[WHAT THE EXERCISE ASKS] An unchanged copy of every record below, without pictures, is the goal.

[INFORMATION GIVEN]
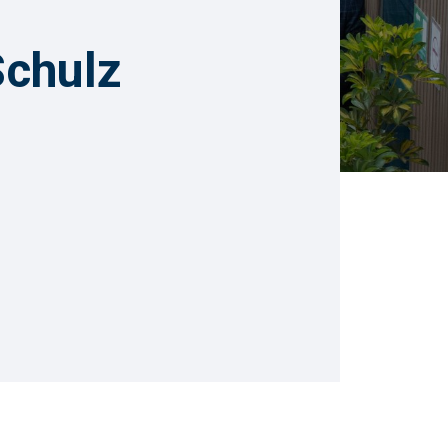
Schulz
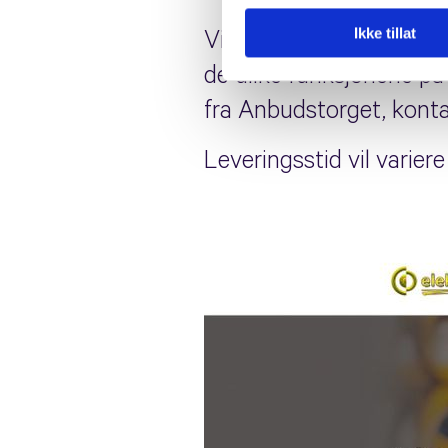
Ikke tillat
Vi designer kundens nett
de ulike funksjonene på 
fra Anbudstorget, kont
Leveringsstid vil varier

[OUTPUT BELOW]
Schulz
Ikke tillat
Vi designer kundens nett
de ulike funksjonene på 
fra Anbudstorget, kont
Leveringsstid vil varier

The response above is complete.